• _DIRECTIONS FOR THIS TASK_:
What lines in the records include the string "Chaussures"? Return each one.

***** RECORDS FOR THIS TASK *****

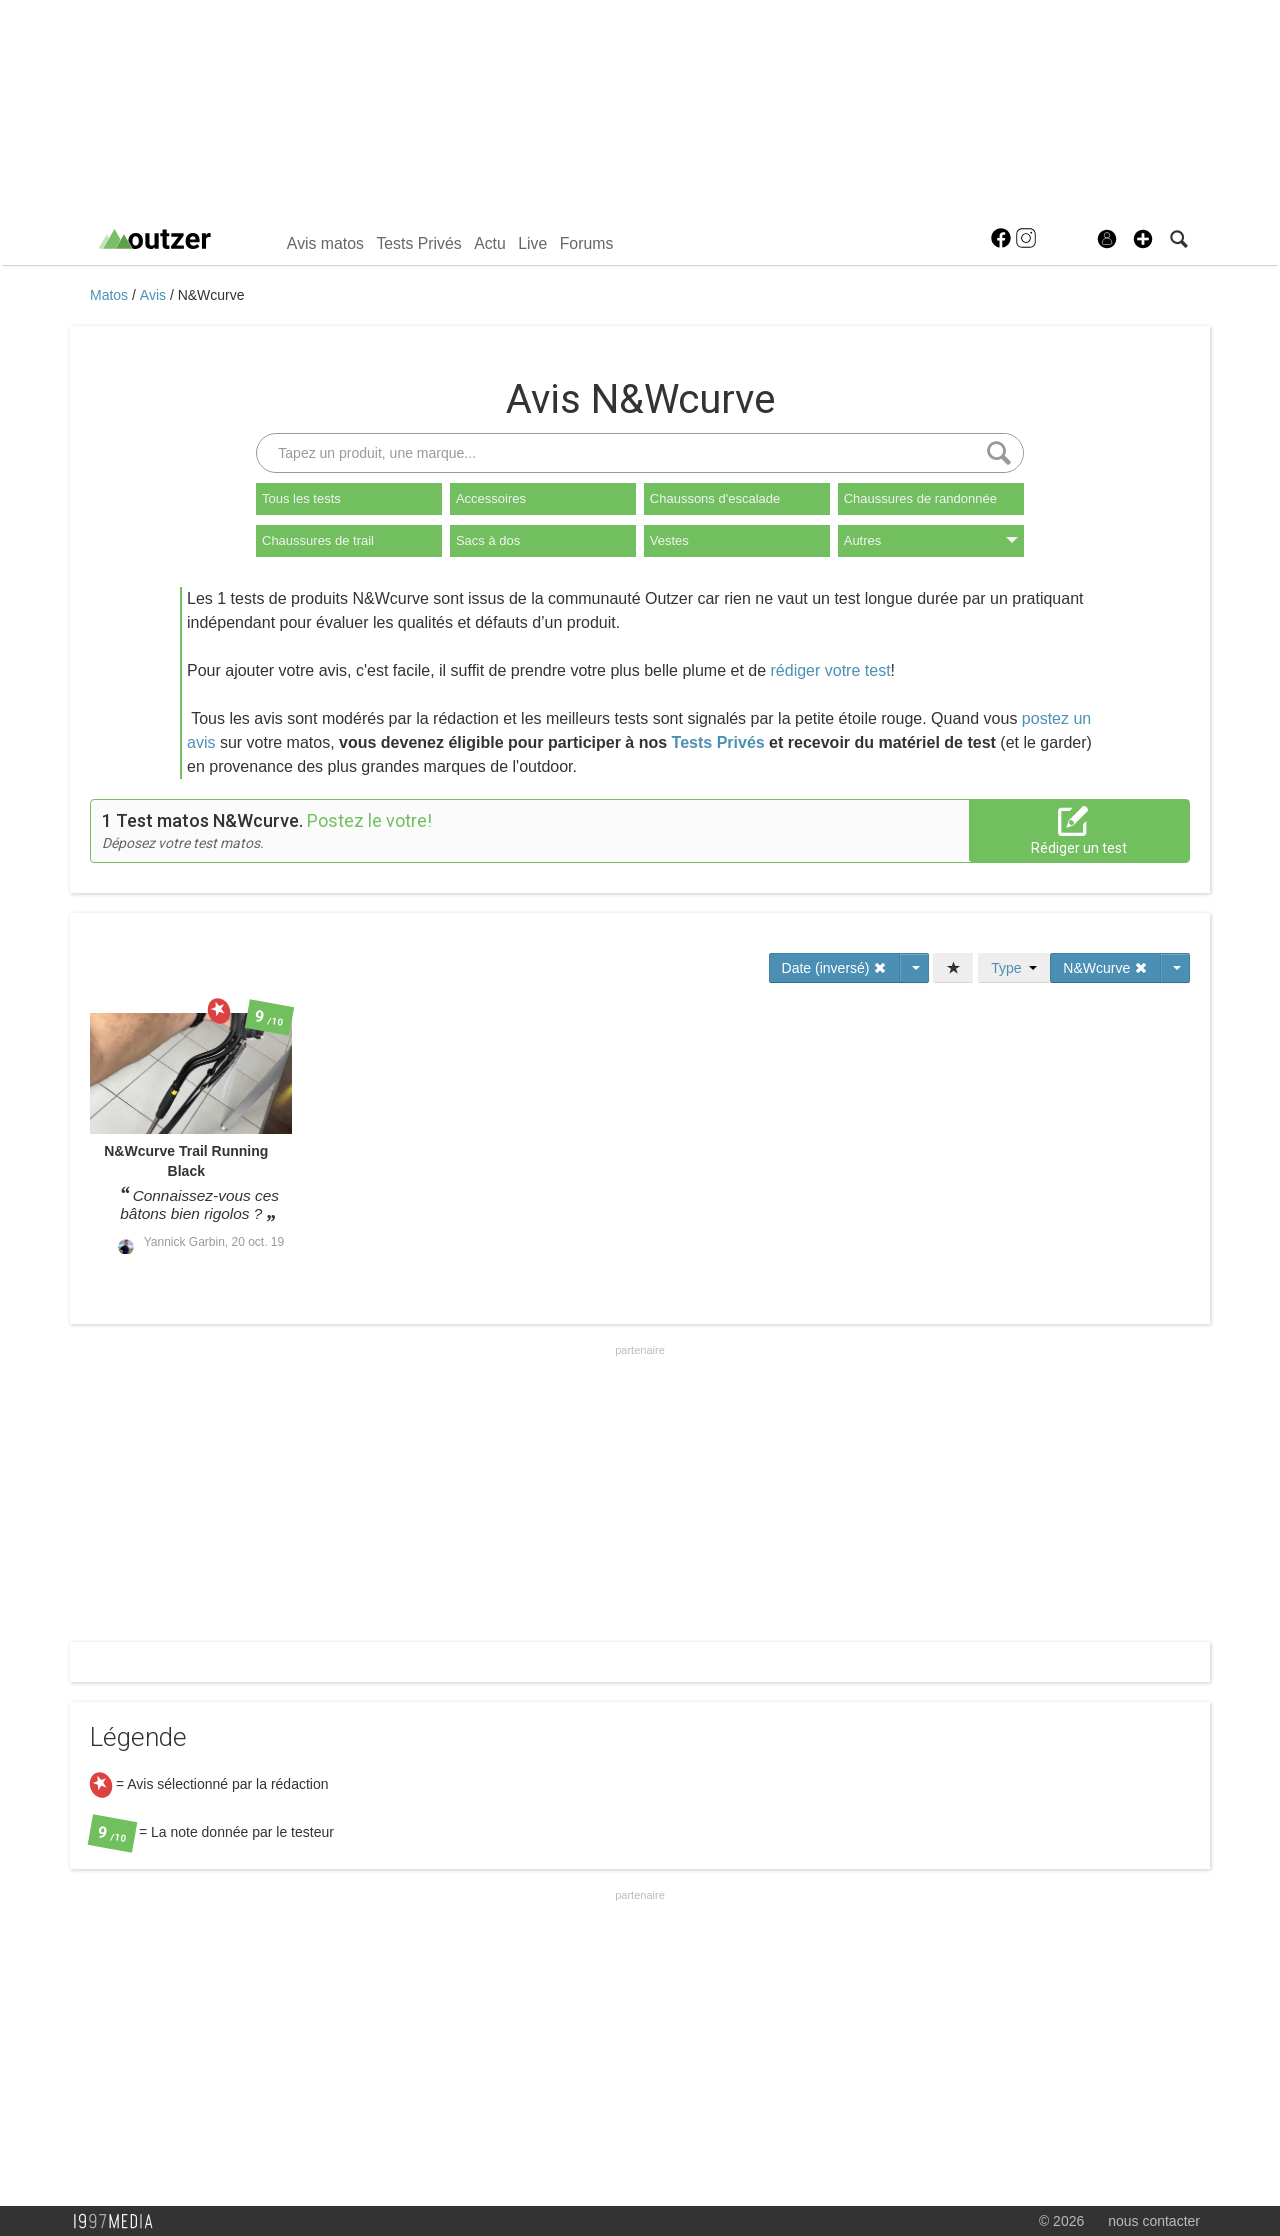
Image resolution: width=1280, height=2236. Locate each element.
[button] (1143, 239)
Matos (111, 295)
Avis (155, 295)
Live (532, 243)
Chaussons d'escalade (715, 498)
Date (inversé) (835, 968)
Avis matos (325, 243)
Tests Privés (418, 243)
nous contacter (1154, 2221)
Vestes (669, 540)
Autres (931, 540)
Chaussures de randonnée (920, 498)
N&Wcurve (211, 295)
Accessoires (491, 498)
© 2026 (1061, 2221)
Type (1014, 968)
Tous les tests (301, 498)
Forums (587, 243)
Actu (490, 243)
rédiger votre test (831, 670)
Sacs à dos (488, 540)
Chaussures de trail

*****

• _ANSWER TO THIS EXERCISE_:
Chaussures de randonnée (920, 498)
Chaussures de trail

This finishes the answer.